• Work item:
Search the entries for the word "theology" and return every line where it is found.

• Entries shown:
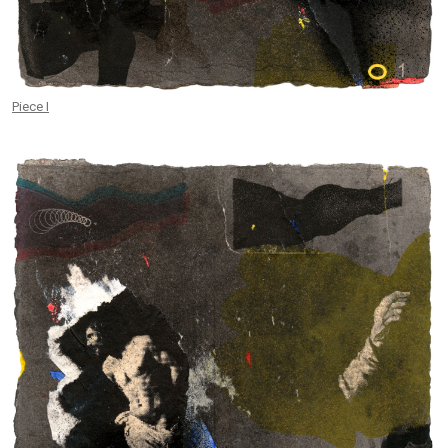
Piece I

* * *

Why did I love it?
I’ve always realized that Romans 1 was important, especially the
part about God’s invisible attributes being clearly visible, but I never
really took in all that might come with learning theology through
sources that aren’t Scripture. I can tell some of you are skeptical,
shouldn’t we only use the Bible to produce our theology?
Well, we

• Task response:
really took in all that might come with learning theology through
shouldn’t we only use the Bible to produce our theology?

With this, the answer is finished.